A Comissão de Constituição e Justiça da Câmara adiou a votação das PECs 221/2019 e 8/2025, que propõem reduzir a jornada de 44 para 36 horas semanais. O adiamento ocorreu nesta quarta-feira, 15 de abril de 2026, após pedidos de vista coletiva apresentados pelos deputados Lucas Redecker e Bia Kicis. A próxima data de apreciação ainda não foi definida.
O parecer do relator Paulo Azi foi favorável à aprovação, com sugestões de uma fase de transição para setores específicos. Azi também sugeriu reduzir tributos nas folhas de pagamento para compensar a mudança. A constitucionalidade do projeto está sendo avaliada na CCJ, ainda sem decisão.
Progresso e próximos passos
Nesta etapa, a tramitação segue rumo à comissão especial, que será instalada pelo presidente da Câmara, Hugo Motta. O colegiado terá 40 sessões para debater o mérito e redigir o texto. A expectativa é levar a matéria ao plenário antes do recesso, em julho.
Confronto entre propostas do governo e do Congresso
Paralelamente, o governo Lula enviou, na terça-feira, um projeto de lei com urgência constitucional para aplicar imediatamente a mudança. O texto executivo fixa a jornada em 40 horas semanais, com dois dias de folga consecutivos, preferencialmente aos fins de semana.

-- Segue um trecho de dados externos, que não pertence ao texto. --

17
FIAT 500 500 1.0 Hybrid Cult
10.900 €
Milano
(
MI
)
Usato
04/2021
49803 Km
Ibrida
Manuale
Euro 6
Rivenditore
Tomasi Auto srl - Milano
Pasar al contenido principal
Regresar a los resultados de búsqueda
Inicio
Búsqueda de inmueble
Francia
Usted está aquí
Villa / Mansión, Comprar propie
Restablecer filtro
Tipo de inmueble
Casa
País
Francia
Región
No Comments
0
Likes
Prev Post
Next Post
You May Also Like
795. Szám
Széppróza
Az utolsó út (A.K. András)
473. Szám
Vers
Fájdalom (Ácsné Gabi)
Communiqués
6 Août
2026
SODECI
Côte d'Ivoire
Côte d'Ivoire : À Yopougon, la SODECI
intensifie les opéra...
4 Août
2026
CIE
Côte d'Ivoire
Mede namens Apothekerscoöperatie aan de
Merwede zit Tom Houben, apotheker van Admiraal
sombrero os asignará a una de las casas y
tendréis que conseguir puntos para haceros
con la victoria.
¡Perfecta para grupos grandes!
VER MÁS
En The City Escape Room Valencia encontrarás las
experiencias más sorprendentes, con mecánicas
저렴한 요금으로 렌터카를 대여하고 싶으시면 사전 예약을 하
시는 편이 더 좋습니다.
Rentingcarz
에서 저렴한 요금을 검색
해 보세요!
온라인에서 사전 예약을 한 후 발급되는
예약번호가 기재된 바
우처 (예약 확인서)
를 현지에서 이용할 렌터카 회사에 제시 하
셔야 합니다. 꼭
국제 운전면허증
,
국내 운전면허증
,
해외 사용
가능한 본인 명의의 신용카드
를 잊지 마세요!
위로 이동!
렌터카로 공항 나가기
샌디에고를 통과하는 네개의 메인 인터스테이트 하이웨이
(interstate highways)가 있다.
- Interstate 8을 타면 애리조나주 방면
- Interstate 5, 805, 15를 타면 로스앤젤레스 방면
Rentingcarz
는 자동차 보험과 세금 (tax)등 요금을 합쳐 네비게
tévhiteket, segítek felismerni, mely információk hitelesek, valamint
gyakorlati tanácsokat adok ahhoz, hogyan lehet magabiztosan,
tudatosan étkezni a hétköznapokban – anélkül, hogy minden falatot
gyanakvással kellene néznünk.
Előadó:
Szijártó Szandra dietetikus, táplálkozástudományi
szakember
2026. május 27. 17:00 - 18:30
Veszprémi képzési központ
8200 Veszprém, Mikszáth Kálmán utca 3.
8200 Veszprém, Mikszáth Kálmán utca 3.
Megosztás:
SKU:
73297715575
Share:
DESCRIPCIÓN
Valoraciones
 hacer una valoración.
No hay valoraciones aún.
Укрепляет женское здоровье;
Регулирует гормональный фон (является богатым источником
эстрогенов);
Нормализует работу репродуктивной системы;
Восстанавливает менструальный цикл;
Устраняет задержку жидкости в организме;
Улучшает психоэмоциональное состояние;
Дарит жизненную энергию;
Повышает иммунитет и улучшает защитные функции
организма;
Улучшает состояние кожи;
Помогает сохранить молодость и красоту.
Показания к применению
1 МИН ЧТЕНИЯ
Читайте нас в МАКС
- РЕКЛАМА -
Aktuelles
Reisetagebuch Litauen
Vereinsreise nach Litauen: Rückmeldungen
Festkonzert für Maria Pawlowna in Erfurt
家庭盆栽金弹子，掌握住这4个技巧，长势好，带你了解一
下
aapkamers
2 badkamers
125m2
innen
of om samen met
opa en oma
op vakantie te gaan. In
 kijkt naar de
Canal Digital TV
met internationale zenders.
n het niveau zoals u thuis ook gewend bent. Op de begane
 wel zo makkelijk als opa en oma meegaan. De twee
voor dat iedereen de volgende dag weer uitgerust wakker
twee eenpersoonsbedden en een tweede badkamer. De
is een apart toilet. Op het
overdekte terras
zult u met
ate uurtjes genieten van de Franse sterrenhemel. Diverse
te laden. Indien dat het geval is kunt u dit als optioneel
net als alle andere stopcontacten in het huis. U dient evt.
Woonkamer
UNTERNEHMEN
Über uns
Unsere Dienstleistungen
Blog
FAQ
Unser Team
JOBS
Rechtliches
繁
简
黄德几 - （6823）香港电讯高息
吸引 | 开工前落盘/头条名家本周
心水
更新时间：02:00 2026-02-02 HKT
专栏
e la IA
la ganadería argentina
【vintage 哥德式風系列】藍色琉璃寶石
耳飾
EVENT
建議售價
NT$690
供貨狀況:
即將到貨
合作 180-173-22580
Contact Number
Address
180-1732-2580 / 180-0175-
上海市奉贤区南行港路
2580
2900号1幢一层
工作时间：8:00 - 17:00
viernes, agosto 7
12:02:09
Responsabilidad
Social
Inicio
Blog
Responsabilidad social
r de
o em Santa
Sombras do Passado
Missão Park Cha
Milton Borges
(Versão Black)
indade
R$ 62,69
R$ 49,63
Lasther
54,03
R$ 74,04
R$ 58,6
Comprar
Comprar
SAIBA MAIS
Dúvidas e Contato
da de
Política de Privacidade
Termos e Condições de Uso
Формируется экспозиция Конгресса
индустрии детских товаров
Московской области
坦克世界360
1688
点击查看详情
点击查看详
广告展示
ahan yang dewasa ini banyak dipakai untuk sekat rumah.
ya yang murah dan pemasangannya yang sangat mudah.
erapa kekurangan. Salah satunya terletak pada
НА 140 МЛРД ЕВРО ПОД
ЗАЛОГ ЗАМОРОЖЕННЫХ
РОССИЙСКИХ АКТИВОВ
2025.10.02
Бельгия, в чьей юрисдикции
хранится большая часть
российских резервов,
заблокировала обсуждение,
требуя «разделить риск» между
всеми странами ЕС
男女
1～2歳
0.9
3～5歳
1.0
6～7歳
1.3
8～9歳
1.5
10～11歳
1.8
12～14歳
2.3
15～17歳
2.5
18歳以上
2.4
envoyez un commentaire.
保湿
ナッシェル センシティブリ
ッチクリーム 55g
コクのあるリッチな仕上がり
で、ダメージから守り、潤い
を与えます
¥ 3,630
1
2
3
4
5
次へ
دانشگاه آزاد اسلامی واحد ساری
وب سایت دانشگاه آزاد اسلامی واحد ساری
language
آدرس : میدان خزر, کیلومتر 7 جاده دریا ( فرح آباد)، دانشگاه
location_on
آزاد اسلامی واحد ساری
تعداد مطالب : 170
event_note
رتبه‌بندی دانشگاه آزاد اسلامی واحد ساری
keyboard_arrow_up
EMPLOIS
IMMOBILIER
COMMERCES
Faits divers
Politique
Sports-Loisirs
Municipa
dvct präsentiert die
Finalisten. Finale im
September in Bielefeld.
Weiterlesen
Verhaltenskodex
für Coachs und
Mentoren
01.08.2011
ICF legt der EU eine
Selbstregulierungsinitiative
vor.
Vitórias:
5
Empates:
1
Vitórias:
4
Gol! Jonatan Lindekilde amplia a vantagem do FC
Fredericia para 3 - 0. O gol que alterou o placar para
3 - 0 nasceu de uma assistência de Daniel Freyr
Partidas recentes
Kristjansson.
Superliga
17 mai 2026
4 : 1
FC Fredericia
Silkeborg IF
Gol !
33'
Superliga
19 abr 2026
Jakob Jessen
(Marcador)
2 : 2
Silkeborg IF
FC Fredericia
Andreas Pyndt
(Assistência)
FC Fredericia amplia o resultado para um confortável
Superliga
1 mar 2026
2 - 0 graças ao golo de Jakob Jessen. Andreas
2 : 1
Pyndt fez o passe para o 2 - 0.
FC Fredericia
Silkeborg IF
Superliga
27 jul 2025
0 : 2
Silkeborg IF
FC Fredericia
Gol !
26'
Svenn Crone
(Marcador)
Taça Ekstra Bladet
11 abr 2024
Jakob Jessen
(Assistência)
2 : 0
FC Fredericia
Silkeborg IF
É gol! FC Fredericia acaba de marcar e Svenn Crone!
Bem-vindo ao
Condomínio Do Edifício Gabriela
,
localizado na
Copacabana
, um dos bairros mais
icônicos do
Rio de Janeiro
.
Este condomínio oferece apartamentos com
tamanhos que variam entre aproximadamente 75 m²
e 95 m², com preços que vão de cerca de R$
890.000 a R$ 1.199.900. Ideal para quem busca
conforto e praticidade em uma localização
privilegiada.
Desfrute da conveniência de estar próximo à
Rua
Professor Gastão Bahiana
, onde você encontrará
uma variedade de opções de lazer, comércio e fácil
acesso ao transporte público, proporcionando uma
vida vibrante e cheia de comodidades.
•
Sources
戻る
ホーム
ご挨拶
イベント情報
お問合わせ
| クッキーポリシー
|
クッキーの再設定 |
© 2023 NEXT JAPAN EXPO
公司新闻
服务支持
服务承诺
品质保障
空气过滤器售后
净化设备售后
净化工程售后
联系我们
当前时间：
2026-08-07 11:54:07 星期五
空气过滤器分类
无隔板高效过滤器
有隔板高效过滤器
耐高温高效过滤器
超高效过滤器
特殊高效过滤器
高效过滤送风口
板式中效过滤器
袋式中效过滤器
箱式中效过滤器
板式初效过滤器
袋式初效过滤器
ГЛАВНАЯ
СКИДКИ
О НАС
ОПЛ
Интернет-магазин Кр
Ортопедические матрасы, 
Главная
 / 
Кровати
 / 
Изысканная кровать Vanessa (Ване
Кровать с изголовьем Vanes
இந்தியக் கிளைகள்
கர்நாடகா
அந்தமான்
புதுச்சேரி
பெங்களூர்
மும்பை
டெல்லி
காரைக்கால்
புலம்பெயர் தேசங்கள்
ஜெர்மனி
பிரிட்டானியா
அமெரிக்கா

Por regimento, PEC e PL sobre o mesmo tema não podem tramitar juntos. Motta deve se reunir com líderes para decidir qual proposta tem prioridade e como evitar sobreposição entre os textos.
A Câmara tem 45 dias, em cada Casa, para votar o projeto apresentado pelo governo, que tramita em regime de urgência. Os duros elementos de viabilidade e a compatibilidade com outras normas serão discutidos na comissão especial.